Serving Victoria by Kate Hubbard
Life in the Royal Household

74%

5 Critic Reviews

One of the most fascinating aspects of “Serving Victoria” is the mirrored portrait it reveals of the queen herself. We see her develop from a teenager to a matriarch, but it is apparent that, at any age, the strength of her personality and her passionate nature were as crucial to her position as her capacity for dominating those around her.
-Washington Times

Synopsis

During her sixty-three-year reign, Queen Victoria gathered around herself a household dedicated to her service. For some, royal employment was the defining experience of their lives; for others it came as an unwelcome duty or as a prelude to greater things. Serving Victoria follows the lives of six members of her household, from the governess to the royal children, from her maid of  honor to her chaplain and her personal physician.
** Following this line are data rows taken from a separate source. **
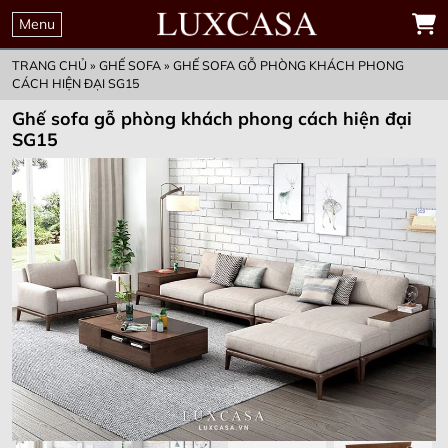
THỜI GIAN
00
00
00
00
ĐẶT MUA TRƯỚC
Menu
GIỮ KHUYẾN MẠI
Ngày
Giờ
Phút
Giây
ƯU ĐÃI CHỈ CÒN
TRANG CHỦ
»
GHẾ SOFA
»
GHẾ SOFA GỖ PHÒNG KHÁCH PHONG
CÁCH HIỆN ĐẠI SG15
Ghế sofa gỗ phòng khách phong cách hiện đại
SG15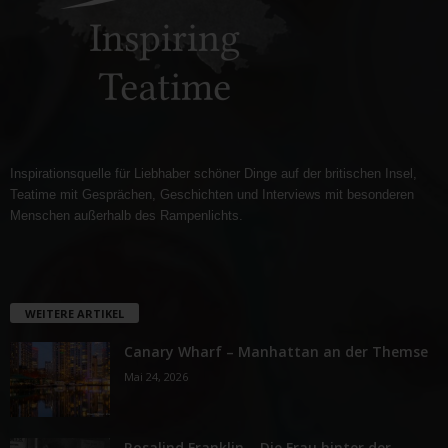
Inspirationsquelle für Liebhaber schöner Dinge auf der britischen Insel,
Teatime mit Gesprächen, Geschichten und Interviews mit besonderen
Menschen außerhalb des Rampenlichts.
WEITERE ARTIKEL
Canary Wharf – Manhattan an der Themse
Mai 24, 2026
Rosalind Franklin – Die Frau hinter der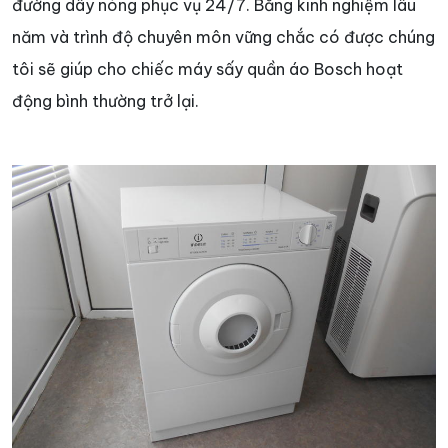
đường dây nóng phục vụ 24/7. Bằng kinh nghiệm lâu
năm và trình độ chuyên môn vững chắc có được chúng
tôi sẽ giúp cho chiếc máy sấy quần áo Bosch hoạt
động bình thường trở lại.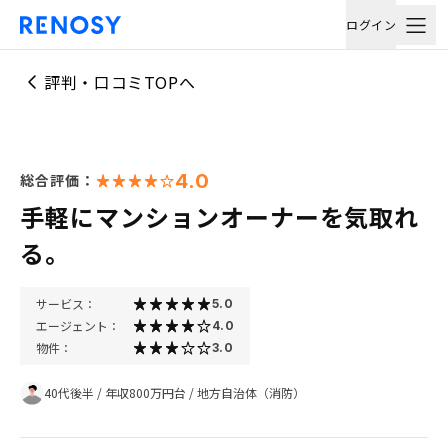
ログイン
評判・口コミTOPへ
4.0
総合評価：
手軽にマンションオーナーを気取れ
る。
サービス：
5.0
エージェント：
4.0
物件：
3.0
40代後半
/
年収800万円台
/
地方自治体（消防）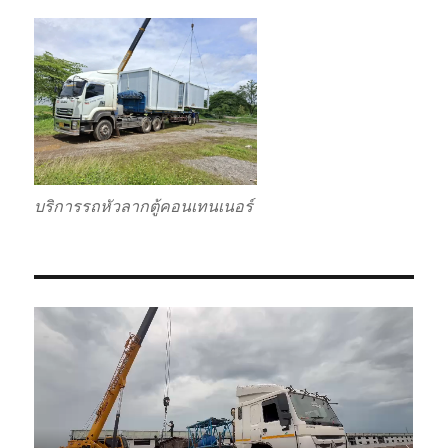
บริการรถหัวลากตู้คอนเทนเนอร์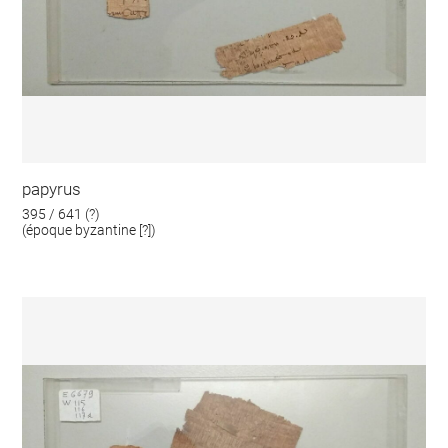
papyrus
395 / 641 (?)
(époque byzantine [?])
Drawing on their letters and diaries—many hitherto unpublished—Serving Victoria offers a unique insight into the Victorian court, with all its frustrations and absurdities, as well as the Queen herself, sitting squarely at its center. Seen through the eyes of her household as she traveled among Windsor, Osborne, and Balmoral, and to the French and Belgian courts, Victoria emerges as more vulnerable, more emotional, more selfish, more comical, than the austere figure depicted in her famous portraits. We see a woman who was prone to fits of giggles, who wept easily and often, who gobbled her food and shrank from confrontation but insisted on controlling the lives of those around her. We witness her extraordinary and debilitating grief at the death of her husband, Albert, and her sympathy toward the tragedies that afflicted her household.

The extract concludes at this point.